§ Exercise
Output each entry that follows exactly. Images stay out.

********************

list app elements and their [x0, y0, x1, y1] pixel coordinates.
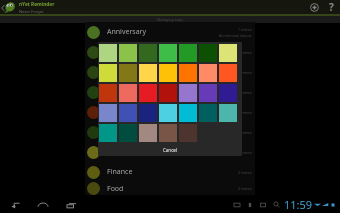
- staticText: Never Forget: [19, 9, 44, 14]
- staticText: nYet Reminder: [19, 1, 55, 8]
- staticText: 0 entries: [238, 170, 252, 175]
- button[interactable]: Anniversary: [85, 22, 255, 42]
- staticText: Fashion: [107, 147, 133, 157]
- staticText: Custom: [107, 87, 133, 97]
- button[interactable]: Fashion: [85, 142, 255, 162]
- button[interactable]: Custom: [85, 82, 255, 102]
- staticText: Finance: [107, 167, 133, 177]
- button[interactable]: Home: [36, 198, 50, 212]
- staticText: 1 entries: [238, 27, 252, 32]
- button[interactable]: Education: [85, 102, 255, 122]
- staticText: Anniversary import: [219, 33, 252, 38]
- button[interactable]: Add: [306, 0, 322, 14]
- button[interactable]: Back: [8, 198, 22, 212]
- staticText: 0 entries: [238, 186, 252, 191]
- button[interactable]: Recent apps: [64, 198, 78, 212]
- button[interactable]: Navigate up: [0, 2, 6, 13]
- staticText: ?: [329, 0, 334, 14]
- button[interactable]: Cancel: [98, 144, 242, 156]
- staticText: Business: [107, 67, 137, 77]
- staticText: Cancel: [163, 147, 178, 153]
- staticText: 11:59: [284, 197, 313, 212]
- staticText: Food: [107, 184, 124, 194]
- button[interactable]: Business: [85, 62, 255, 82]
- staticText: Education: [107, 107, 140, 117]
- staticText: Birthday: [107, 47, 135, 57]
- button[interactable]: Birthday: [85, 42, 255, 62]
- button[interactable]: Family: [85, 122, 255, 142]
- staticText: 0 entries: [238, 90, 252, 95]
- button[interactable]: Help: [324, 0, 338, 14]
- button[interactable]: Finance: [85, 162, 255, 182]
- staticText: 0 entries: [238, 130, 252, 135]
- button[interactable]: Food: [85, 182, 255, 195]
- staticText: Anniversary: [107, 27, 147, 37]
- staticText: Family: [107, 127, 129, 137]
- staticText: 0 entries: [238, 50, 252, 55]
- staticText: Manage groups: [157, 17, 183, 22]
- staticText: 0 entries: [238, 150, 252, 155]
- staticText: 0 entries: [238, 70, 252, 75]
- staticText: 0 entries: [238, 110, 252, 115]
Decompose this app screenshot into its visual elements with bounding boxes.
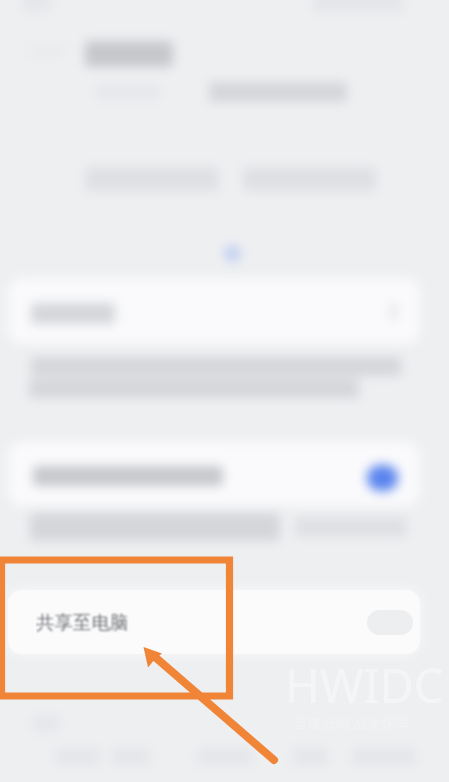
other: Highlight annotation xyxy=(0,0,449,782)
staticText: 共享至电脑 xyxy=(36,611,129,634)
button[interactable]: 共享至电脑 xyxy=(8,590,420,654)
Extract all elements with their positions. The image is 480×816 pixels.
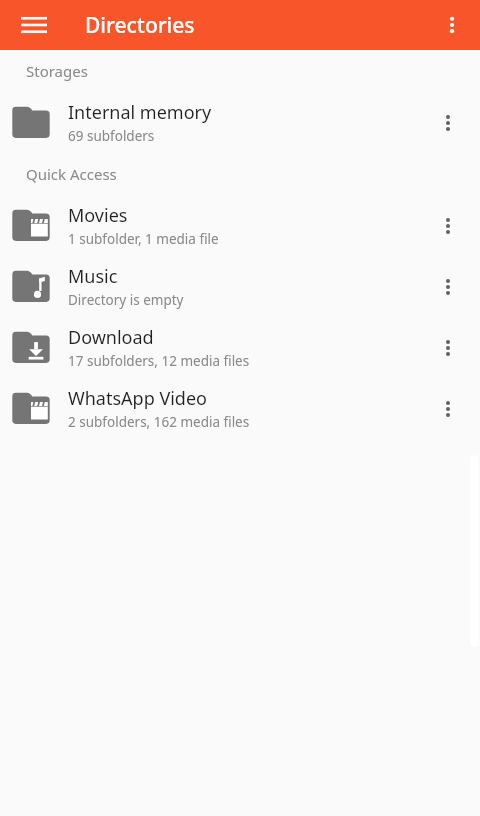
staticText: Music	[68, 264, 118, 289]
staticText: Directory is empty	[68, 291, 184, 309]
button[interactable]: More options for WhatsApp Video	[424, 385, 472, 433]
staticText: Directories	[85, 11, 195, 40]
button[interactable]: Download	[0, 317, 480, 378]
staticText: Download	[68, 325, 154, 350]
staticText: 69 subfolders	[68, 127, 155, 145]
button[interactable]: Music	[0, 256, 480, 317]
button[interactable]: More options for Movies	[424, 202, 472, 250]
button[interactable]: Internal memory	[0, 92, 480, 153]
staticText: Storages	[26, 61, 88, 81]
staticText: Quick Access	[26, 164, 117, 184]
staticText: 2 subfolders, 162 media files	[68, 413, 250, 431]
button[interactable]: More options	[428, 1, 476, 49]
staticText: 17 subfolders, 12 media files	[68, 352, 250, 370]
button[interactable]: More options for Download	[424, 324, 472, 372]
staticText: Movies	[68, 203, 128, 228]
button[interactable]: Movies	[0, 195, 480, 256]
staticText: Internal memory	[68, 100, 212, 125]
button[interactable]: Open navigation drawer	[10, 1, 58, 49]
button[interactable]: More options for Music	[424, 263, 472, 311]
staticText: 1 subfolder, 1 media file	[68, 230, 219, 248]
button[interactable]: More options for Internal memory	[424, 99, 472, 147]
staticText: WhatsApp Video	[68, 386, 207, 411]
button[interactable]: WhatsApp Video	[0, 378, 480, 439]
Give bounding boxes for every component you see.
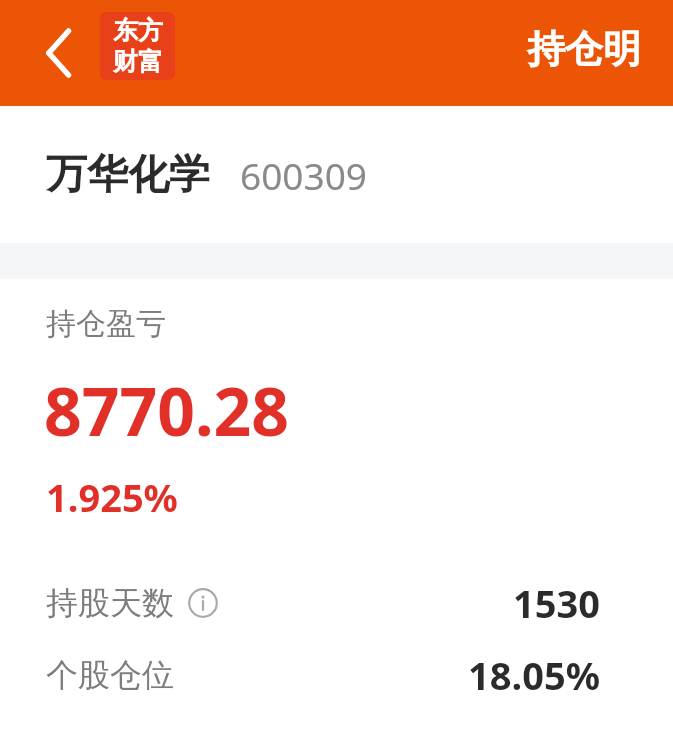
staticText: 财富: [113, 46, 163, 77]
button[interactable]: 万华化学: [0, 106, 673, 243]
staticText: 持仓盈亏: [46, 305, 166, 343]
staticText: 万华化学: [46, 149, 210, 201]
staticText: 持股天数: [46, 583, 174, 623]
button[interactable]: 个股仓位: [0, 639, 673, 711]
staticText: 1530: [513, 577, 600, 629]
staticText: 600309: [240, 150, 367, 200]
staticText: 1.925%: [46, 471, 178, 523]
staticText: 东方: [113, 15, 163, 46]
button[interactable]: Info about holding days: [186, 586, 220, 620]
staticText: 持仓明: [527, 25, 641, 73]
staticText: 个股仓位: [46, 655, 174, 695]
button[interactable]: 持股天数: [0, 567, 673, 639]
staticText: 18.05%: [468, 649, 600, 701]
staticText: 8770.28: [44, 365, 290, 455]
button[interactable]: East Money logo: [100, 12, 175, 80]
button[interactable]: Back: [26, 20, 92, 86]
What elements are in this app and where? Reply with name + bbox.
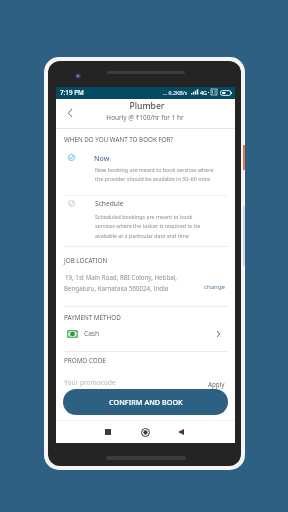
staticText: Plumber	[67, 100, 227, 112]
staticText: the provider should be available in 30–6…	[95, 175, 211, 182]
staticText: Now	[94, 153, 110, 163]
staticText: Cash	[84, 329, 100, 338]
staticText: PROMO CODE	[64, 356, 106, 365]
staticText: Your promocode	[64, 378, 116, 387]
staticText: CONFIRM AND BOOK	[109, 397, 183, 407]
button[interactable]: CONFIRM AND BOOK	[63, 389, 228, 415]
staticText: Hourly @ ₹100/hr for 1 hr	[65, 113, 225, 122]
staticText: services where the tasker is required to…	[95, 222, 201, 229]
button[interactable]: Apply	[206, 377, 227, 390]
staticText: JOB LOCATION	[64, 256, 108, 265]
staticText: PAYMENT METHOD	[64, 313, 121, 322]
staticText: change	[204, 282, 226, 290]
button[interactable]: Back	[62, 105, 79, 122]
button[interactable]: Recents	[100, 424, 116, 440]
button[interactable]: Home	[137, 424, 153, 440]
staticText: Apply	[208, 380, 225, 388]
staticText: … 0.2KB/s	[163, 89, 188, 96]
staticText: 7:19 PM	[60, 88, 84, 97]
staticText: Bengaluru, Karnataka 560024, India	[64, 284, 169, 292]
button[interactable]: Back	[173, 424, 189, 440]
staticText: Schedule	[95, 199, 124, 208]
staticText: Scheduled bookings are meant to book	[95, 213, 193, 220]
staticText: Now booking are meant to book services w…	[95, 166, 214, 173]
button[interactable]	[62, 150, 230, 186]
button[interactable]	[62, 325, 228, 343]
staticText: 19, 1st Main Road, RBI Colony, Hebbal,	[65, 273, 177, 281]
button[interactable]	[62, 196, 230, 240]
button[interactable]: change	[202, 279, 227, 293]
staticText: WHEN DO YOU WANT TO BOOK FOR?	[64, 135, 174, 144]
staticText: available at a particular date and time	[95, 232, 189, 239]
staticText: 4G	[200, 89, 207, 96]
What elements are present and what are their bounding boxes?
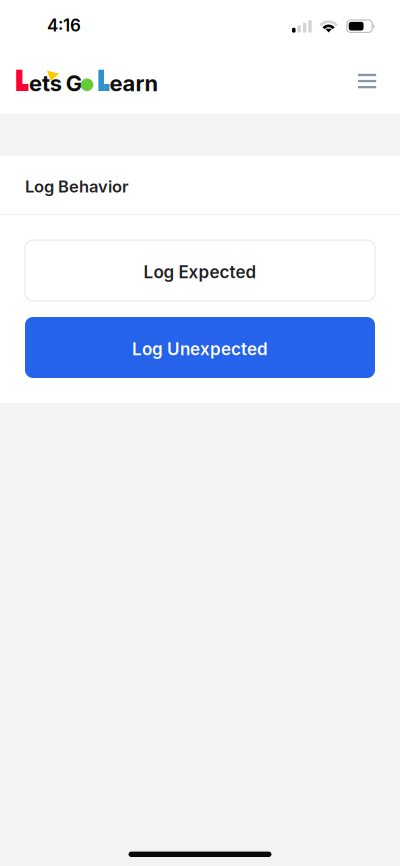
staticText: s <box>50 70 62 97</box>
staticText: et <box>29 70 50 97</box>
staticText: G <box>66 70 82 97</box>
button[interactable]: Menu <box>345 60 389 102</box>
staticText: Log Expected <box>144 262 256 282</box>
button[interactable]: Log Expected <box>25 240 375 301</box>
staticText: earn <box>110 70 159 97</box>
button[interactable]: Log Unexpected <box>25 317 375 378</box>
staticText: 4:16 <box>47 15 81 36</box>
staticText: Log Unexpected <box>132 339 268 359</box>
staticText: Log Behavior <box>25 176 129 196</box>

********************

§ Reply
list app elements and their [x0, y0, x1, y1] pixel coordinates.
- staticText: Never Forget: [19, 9, 44, 14]
- staticText: nYet Reminder: [19, 1, 55, 8]
- staticText: 0 entries: [238, 170, 252, 175]
- button[interactable]: Anniversary: [85, 22, 255, 42]
- staticText: Fashion: [107, 147, 133, 157]
- staticText: Custom: [107, 87, 133, 97]
- button[interactable]: Fashion: [85, 142, 255, 162]
- button[interactable]: Custom: [85, 82, 255, 102]
- staticText: Finance: [107, 167, 133, 177]
- button[interactable]: Home: [36, 198, 50, 212]
- staticText: 1 entries: [238, 27, 252, 32]
- button[interactable]: Education: [85, 102, 255, 122]
- staticText: Anniversary import: [219, 33, 252, 38]
- button[interactable]: Add: [306, 0, 322, 14]
- button[interactable]: Back: [8, 198, 22, 212]
- staticText: 0 entries: [238, 186, 252, 191]
- button[interactable]: Recent apps: [64, 198, 78, 212]
- button[interactable]: Navigate up: [0, 2, 6, 13]
- staticText: ?: [329, 0, 334, 14]
- button[interactable]: Cancel: [98, 144, 242, 156]
- staticText: Business: [107, 67, 137, 77]
- staticText: Cancel: [163, 147, 178, 153]
- staticText: 11:59: [284, 197, 313, 212]
- staticText: Food: [107, 184, 124, 194]
- button[interactable]: Business: [85, 62, 255, 82]
- staticText: Education: [107, 107, 140, 117]
- staticText: Birthday: [107, 47, 135, 57]
- button[interactable]: Birthday: [85, 42, 255, 62]
- button[interactable]: Family: [85, 122, 255, 142]
- staticText: 0 entries: [238, 90, 252, 95]
- button[interactable]: Help: [324, 0, 338, 14]
- button[interactable]: Finance: [85, 162, 255, 182]
- staticText: 0 entries: [238, 130, 252, 135]
- button[interactable]: Food: [85, 182, 255, 195]
- staticText: Anniversary: [107, 27, 147, 37]
- staticText: Family: [107, 127, 129, 137]
- staticText: 0 entries: [238, 50, 252, 55]
- staticText: Manage groups: [157, 17, 183, 22]
- staticText: 0 entries: [238, 150, 252, 155]
- staticText: 0 entries: [238, 70, 252, 75]
- staticText: 0 entries: [238, 110, 252, 115]
Decompose this app screenshot into its visual elements with bounding boxes.
other: Highlight annotation xyxy=(0,0,449,782)
staticText: 共享至电脑 xyxy=(36,611,129,634)
button[interactable]: 共享至电脑 xyxy=(8,590,420,654)
Extract all elements with their positions. The image is 480×816 pixels.
staticText: Music	[68, 264, 118, 289]
staticText: Directory is empty	[68, 291, 184, 309]
button[interactable]: More options for WhatsApp Video	[424, 385, 472, 433]
staticText: Directories	[85, 11, 195, 40]
button[interactable]: Download	[0, 317, 480, 378]
staticText: Download	[68, 325, 154, 350]
staticText: 69 subfolders	[68, 127, 155, 145]
button[interactable]: Music	[0, 256, 480, 317]
button[interactable]: More options for Movies	[424, 202, 472, 250]
button[interactable]: Internal memory	[0, 92, 480, 153]
staticText: Storages	[26, 61, 88, 81]
staticText: Quick Access	[26, 164, 117, 184]
staticText: 2 subfolders, 162 media files	[68, 413, 250, 431]
button[interactable]: More options	[428, 1, 476, 49]
staticText: 17 subfolders, 12 media files	[68, 352, 250, 370]
button[interactable]: More options for Download	[424, 324, 472, 372]
staticText: Movies	[68, 203, 128, 228]
button[interactable]: Movies	[0, 195, 480, 256]
staticText: Internal memory	[68, 100, 212, 125]
button[interactable]: Open navigation drawer	[10, 1, 58, 49]
button[interactable]: More options for Music	[424, 263, 472, 311]
staticText: 1 subfolder, 1 media file	[68, 230, 219, 248]
button[interactable]: More options for Internal memory	[424, 99, 472, 147]
staticText: WhatsApp Video	[68, 386, 207, 411]
button[interactable]: WhatsApp Video	[0, 378, 480, 439]
Give bounding boxes for every component you see.
staticText: 财富: [113, 46, 163, 77]
button[interactable]: 万华化学: [0, 106, 673, 243]
staticText: 持仓盈亏: [46, 305, 166, 343]
staticText: 万华化学: [46, 149, 210, 201]
staticText: 持股天数: [46, 583, 174, 623]
button[interactable]: 个股仓位: [0, 639, 673, 711]
staticText: 1530: [513, 577, 600, 629]
staticText: 600309: [240, 150, 367, 200]
staticText: 1.925%: [46, 471, 178, 523]
staticText: 东方: [113, 15, 163, 46]
button[interactable]: Info about holding days: [186, 586, 220, 620]
staticText: 持仓明: [527, 25, 641, 73]
staticText: 个股仓位: [46, 655, 174, 695]
button[interactable]: 持股天数: [0, 567, 673, 639]
staticText: 18.05%: [468, 649, 600, 701]
staticText: 8770.28: [44, 365, 290, 455]
button[interactable]: East Money logo: [100, 12, 175, 80]
button[interactable]: Back: [26, 20, 92, 86]
What elements are in this app and where? Reply with name + bbox.
staticText: Plumber	[67, 100, 227, 112]
staticText: the provider should be available in 30–6…	[95, 175, 211, 182]
staticText: Now	[94, 153, 110, 163]
staticText: Cash	[84, 329, 100, 338]
staticText: PROMO CODE	[64, 356, 106, 365]
staticText: Your promocode	[64, 378, 116, 387]
staticText: CONFIRM AND BOOK	[109, 397, 183, 407]
button[interactable]: CONFIRM AND BOOK	[63, 389, 228, 415]
staticText: Hourly @ ₹100/hr for 1 hr	[65, 113, 225, 122]
staticText: services where the tasker is required to…	[95, 222, 201, 229]
button[interactable]: Apply	[206, 377, 227, 390]
staticText: JOB LOCATION	[64, 256, 108, 265]
staticText: PAYMENT METHOD	[64, 313, 121, 322]
staticText: change	[204, 282, 226, 290]
button[interactable]: Back	[62, 105, 79, 122]
button[interactable]: Recents	[100, 424, 116, 440]
button[interactable]: Home	[137, 424, 153, 440]
staticText: Apply	[208, 380, 225, 388]
staticText: … 0.2KB/s	[163, 89, 188, 96]
staticText: 7:19 PM	[60, 88, 84, 97]
staticText: Bengaluru, Karnataka 560024, India	[64, 284, 169, 292]
button[interactable]: Back	[173, 424, 189, 440]
staticText: Schedule	[95, 199, 124, 208]
staticText: Scheduled bookings are meant to book	[95, 213, 193, 220]
staticText: Now booking are meant to book services w…	[95, 166, 214, 173]
button[interactable]	[62, 150, 230, 186]
button[interactable]	[62, 325, 228, 343]
staticText: 19, 1st Main Road, RBI Colony, Hebbal,	[65, 273, 177, 281]
button[interactable]	[62, 196, 230, 240]
button[interactable]: change	[202, 279, 227, 293]
staticText: WHEN DO YOU WANT TO BOOK FOR?	[64, 135, 174, 144]
staticText: available at a particular date and time	[95, 232, 189, 239]
staticText: 4G	[200, 89, 207, 96]
What elements are present and what are their bounding boxes?
staticText: s <box>50 70 62 97</box>
staticText: et <box>29 70 50 97</box>
staticText: G <box>66 70 82 97</box>
button[interactable]: Menu <box>345 60 389 102</box>
staticText: Log Expected <box>144 262 256 282</box>
button[interactable]: Log Expected <box>25 240 375 301</box>
staticText: earn <box>110 70 159 97</box>
button[interactable]: Log Unexpected <box>25 317 375 378</box>
staticText: 4:16 <box>47 15 81 36</box>
staticText: Log Unexpected <box>132 339 268 359</box>
staticText: Log Behavior <box>25 176 129 196</box>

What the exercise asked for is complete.